Siegfried también había averiguado por boca del Tripas, buen conocedor de las gentes de Jamaica, que el tal Méndez de Figueroa arrastraba además una fama un tanto particular. De él se decían cosas muy diferentes y algunas tremendas. Unos afirmaban que era un hombre cruel, brutal, carente de escrúpulos; el peor enemigo que podías echarte en la isla. Y en el otro extremo, había quien elogiaba su gran clase y cultura, su refinado oído para la música, su rica conversación; lo presentaban como amante de las artes, mecenas de pintores y artistas, y hombre cultivado.

—Mirad a vuestra izquierda, al final de la explanada —señaló el capitán.

Siegfried reconoció el clásico mercado de esclavos. Una fila de hombres y mujeres de color, encadenados, esperaban turno al lado de una plataforma donde un subastador a voz en grito cerraba los tratos a toda velocidad. Su agudo tono de voz les llegaba con claridad a pesar de estar a más de cien cuerdas de distancia. El alemán estaba pensando en vender allí mismo al chico tonto y a la esclava, que le había decepcionado como amante a pesar de lo mucho que le gustaban las mujeres morenitas, una vez diese por arreglada la entrega de los caballos.

La voz del capitán le devolvió a la realidad.
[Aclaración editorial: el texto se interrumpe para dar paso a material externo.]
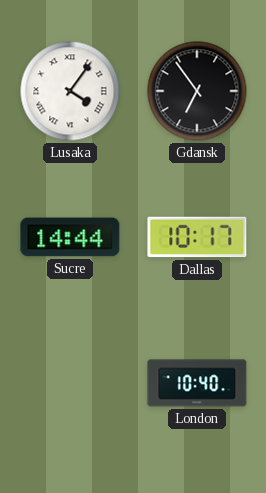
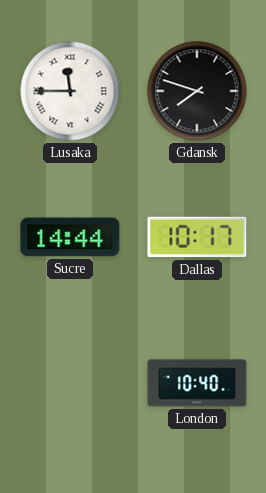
Lusaka: 4:06 -> 11:45
Gdansk: 6:54 -> 7:48
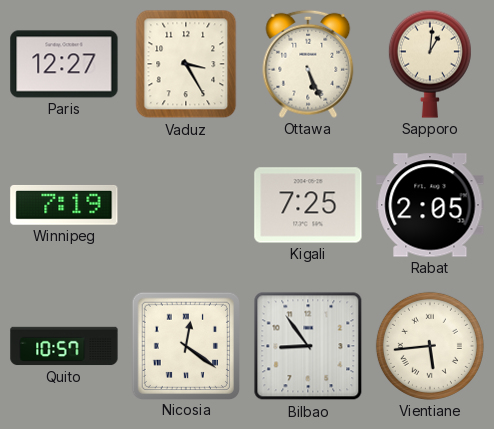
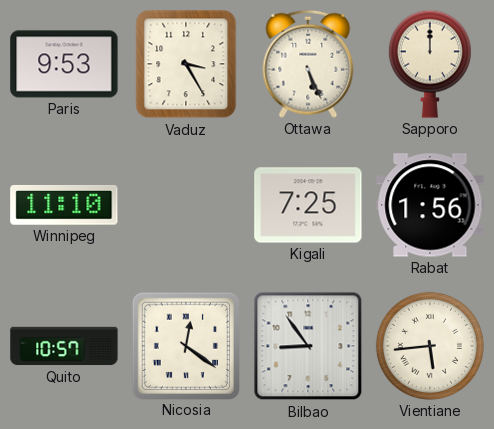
Paris: 12:27 -> 9:53
Sapporo: 1:01 -> 12:00
Winnipeg: 7:19 -> 11:10
Rabat: 2:05 -> 1:56
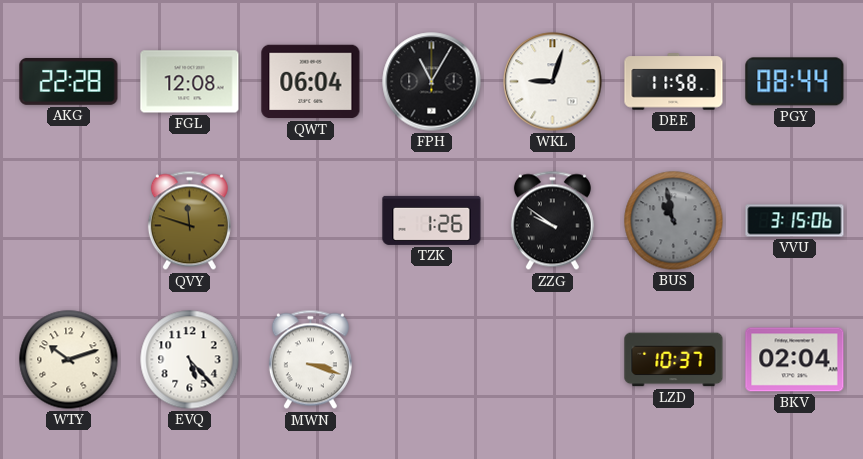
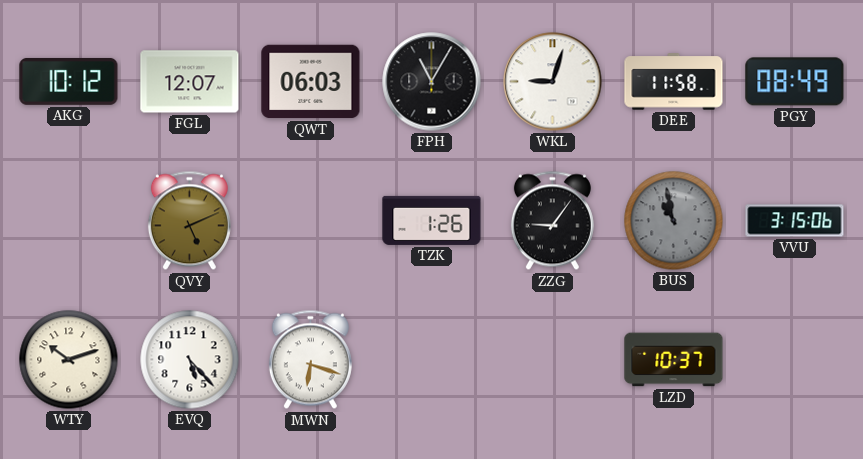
AKG: 22:28 -> 10:12
FGL: 12:08 -> 12:07
QWT: 06:04 -> 06:03
PGY: 08:44 -> 08:49
QVY: 11:48 -> 5:11
ZZG: 9:51 -> 9:06
MWN: 3:18 -> 6:18
BKV: 02:04 -> none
—Si disponéis de tiempo deberíais visitar la isla, os sorprenderá. Su verdor es casi mareante. Entre suaves laderas y altas montañas os encontraréis con centenares de riachuelos, arroyos o caudalosos ríos. —El Tripas mordisqueaba una gruesa hebra de tabaco, un manjar que se producía en la isla, regalo que los ilustres visitantes sumaron a una docena de frascas de buen vino.